Dataset items
──────────────────────────────
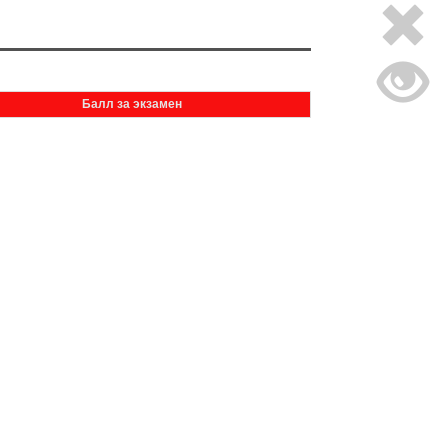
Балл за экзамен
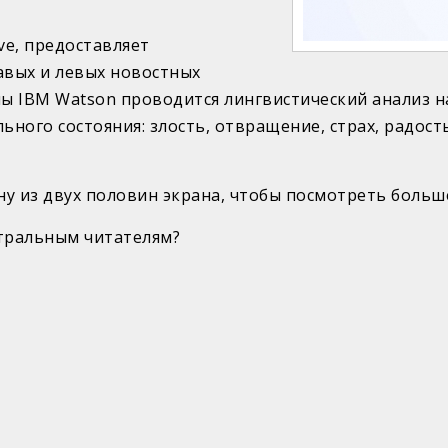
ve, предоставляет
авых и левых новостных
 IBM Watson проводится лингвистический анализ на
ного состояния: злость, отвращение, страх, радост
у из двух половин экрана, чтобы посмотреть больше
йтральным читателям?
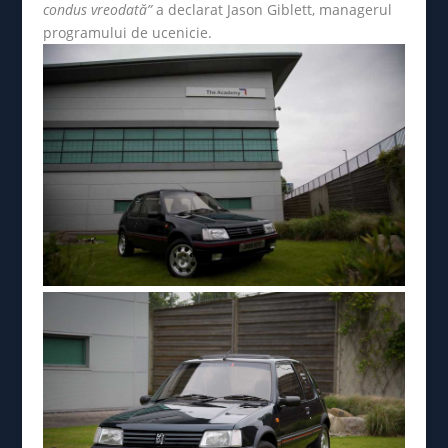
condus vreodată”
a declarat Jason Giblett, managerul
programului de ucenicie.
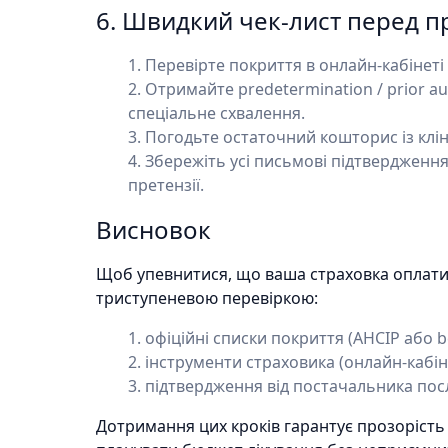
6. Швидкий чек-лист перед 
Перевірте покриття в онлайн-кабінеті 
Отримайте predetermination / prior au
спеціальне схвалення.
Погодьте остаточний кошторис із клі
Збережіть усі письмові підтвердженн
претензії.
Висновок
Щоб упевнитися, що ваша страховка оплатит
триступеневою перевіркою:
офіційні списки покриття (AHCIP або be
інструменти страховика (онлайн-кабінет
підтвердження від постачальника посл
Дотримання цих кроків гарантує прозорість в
──────────────────────────────
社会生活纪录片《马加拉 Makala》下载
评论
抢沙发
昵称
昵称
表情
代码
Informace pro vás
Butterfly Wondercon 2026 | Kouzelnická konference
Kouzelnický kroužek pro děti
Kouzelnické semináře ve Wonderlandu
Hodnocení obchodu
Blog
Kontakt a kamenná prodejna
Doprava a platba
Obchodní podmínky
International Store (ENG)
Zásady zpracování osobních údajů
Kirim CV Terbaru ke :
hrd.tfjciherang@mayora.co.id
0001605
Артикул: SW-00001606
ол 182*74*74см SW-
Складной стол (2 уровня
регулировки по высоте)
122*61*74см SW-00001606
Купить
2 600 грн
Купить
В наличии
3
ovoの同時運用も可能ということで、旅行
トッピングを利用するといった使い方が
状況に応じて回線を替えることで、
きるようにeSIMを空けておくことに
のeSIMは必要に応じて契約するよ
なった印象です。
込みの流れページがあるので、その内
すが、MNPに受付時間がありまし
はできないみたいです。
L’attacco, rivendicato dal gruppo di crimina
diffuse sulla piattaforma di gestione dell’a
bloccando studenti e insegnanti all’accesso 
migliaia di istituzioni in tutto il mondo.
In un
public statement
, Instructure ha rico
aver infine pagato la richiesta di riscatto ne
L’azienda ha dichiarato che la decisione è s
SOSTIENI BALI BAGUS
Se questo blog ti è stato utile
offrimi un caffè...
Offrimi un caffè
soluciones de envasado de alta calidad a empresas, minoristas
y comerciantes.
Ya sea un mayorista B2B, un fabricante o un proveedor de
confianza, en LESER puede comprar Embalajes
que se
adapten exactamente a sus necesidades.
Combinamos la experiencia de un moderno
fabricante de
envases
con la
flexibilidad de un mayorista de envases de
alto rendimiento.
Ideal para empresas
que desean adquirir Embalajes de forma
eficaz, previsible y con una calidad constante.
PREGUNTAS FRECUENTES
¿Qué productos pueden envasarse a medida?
──────────────────────────────
• Your goal
Would you give again, exactly, the lines in the data above that run from the line containing "Балл за экзамен" to the line containing "Перевірте покриття в онлайн-кабінеті"? Include both ends and no pictures.

• Problem solution
Балл за экзамен
ve, предоставляет
авых и левых новостных
 IBM Watson проводится лингвистический анализ на
ного состояния: злость, отвращение, страх, радост
у из двух половин экрана, чтобы посмотреть больше
йтральным читателям?
condus vreodată”
a declarat Jason Giblett, managerul
programului de ucenicie.
6. Швидкий чек-лист перед 
Перевірте покриття в онлайн-кабінеті 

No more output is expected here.